Foster parents save lives.
Melanie Chesnutt knows this first hand. She was taken in by foster parents as a young child in Nova Scotia.
“It was life-saving, it was totally life-saving,” says Chesnutt.
An adopted child, Chesnutt was subjected to abuse by her adopted family and was placed in a foster home for her own welfare.
Chesnutt explains how as a young person, she had suicidal thoughts and felt like there was no way out for her.
Even after getting out of the situation and into a foster home, she felt very conflicted and was getting pressure from many different directions.
“The one thing that grounded me was this ridiculously kind, safe nurturing home,” says Chesnutt.
Those foster parents continued to help support Chesnutt emotionally through her post secondary education. Chesnutt stayed in foster care until she was 21, and still returns home to Nova Scotia to visit her foster family.
Chesnutt is now 30 years old, with a young daughter of her own and those foster parents are now the grandparents to her young daughter.
It made all the difference in her life. “I think about where I could be…” says Chesnutt. Drugs, alcohol, pregnancy, these might have been her teenage years if it hadn’t been for the morals and values instilled in her by her caring family.
“I had somebody that was proud of me,” says Chesnutt.
She calls them her guardian angels.
Now Chesnutt is asking for some local guardian angels to help another generation of children.
Melanie Chesnutt is the Foster Parent Support and Training Facilitator in Burns Lake, Vanderhoof and Fort St. James for Axis Family Resources Ltd.
While she works on recruiting foster parents for Axis, she hasn’t been having a lot of response from the Fort St. James and Vanderhoof communities of people willing to open their homes to foster children.
In fact, Chesnutt has had only one phone call of inquiry since April, and that is discouraging.
Not to say Chesnutt doesn’t understand people’s reluctance to become foster parents. She knows how hard it can be, but she also knows how important it can be to children in need.
There are also myths about foster parenting that might deter people which Chesnutt is working to dispel. She says many people fear that once the child is placed in the home, the family is on their own. Chesnutt works to support foster parents with resources and support workers to help foster parents through their challenges, and while a foster parent can’t just leave the foster child with an unapproved babysitter, there are respite foster parents as well to give people a break. But she needs more of the respite caregivers as well.
Relief and respite foster placements only require commitments of a weekend at a time or a few hours to give foster parents a break or allow them to travel.
A shortage of foster homes in the Vanderhoof, Fraser Lake and Fort St. James areas means children are moved further from their birth families and siblings are forced to be separated. This takes children out of their social support networks of friends and family, extracurricular activities and schools.
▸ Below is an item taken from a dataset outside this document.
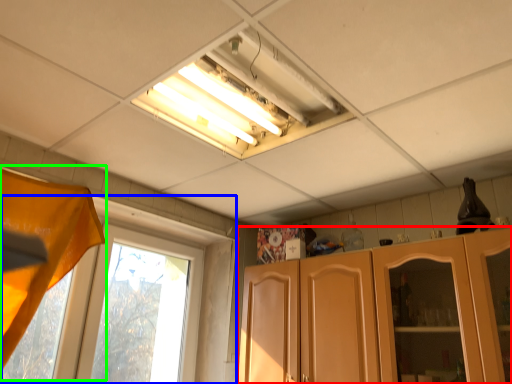 Question: Which object is positioned closest to cabinetry (highlighted by a red box)? Select from window (highlighted by a blue box) and curtain (highlighted by a green box).

Choices:
 (A) window
 (B) curtain

Answer: (A)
While there is a strong community of foster parents in the Burns Lake area, there is a definite shortage in the local area.
Children from these communities may have to go to Burns Lake or even Prince George to stay, which makes family visits and cultural connections harder to maintain. And the goal is always to try and reunite children with their families, if possible to do so, as well as to maintain cultural knowledge and identity, says Chesnutt.
The fact is, 80 per cent of foster children in the system are first nations, and the majority of foster families are non-first nations, so it becomes important to try and keep some sense of cultural identity for the children.
Chesnutt also emphasizes children’s needs are matched to the caregiver, to try and provide healthy homes.
There will be information sessions going on in both Vanderhoof and Fort St. James in January and February. The next one being February 2, at the College of New Caledonia (CNC) in Fort St. James from 10 a.m. until noon.
The information sessions will attempt to answer any questions or speak to any reservations people might have about becoming foster parents.
Foster parent training sessions will be offered at the CNC campuses in both Vanderhoof and Fort St. James. The Vanderhoof session will be March 17 to 18, the session in the Fort will be March 22 to 23 both sessions will take place from 9 a.m. to 3 p.m.
The training sessions are mandatory elements of being a foster parent in order to make sure it’s right for you and to answer questions you might not even think to ask. As well, the training sessions give scenarios to help prepare parents for issues which might arise.
In Chesnutt’s experience, the training, information and resources available now to foster families are “exceptional.”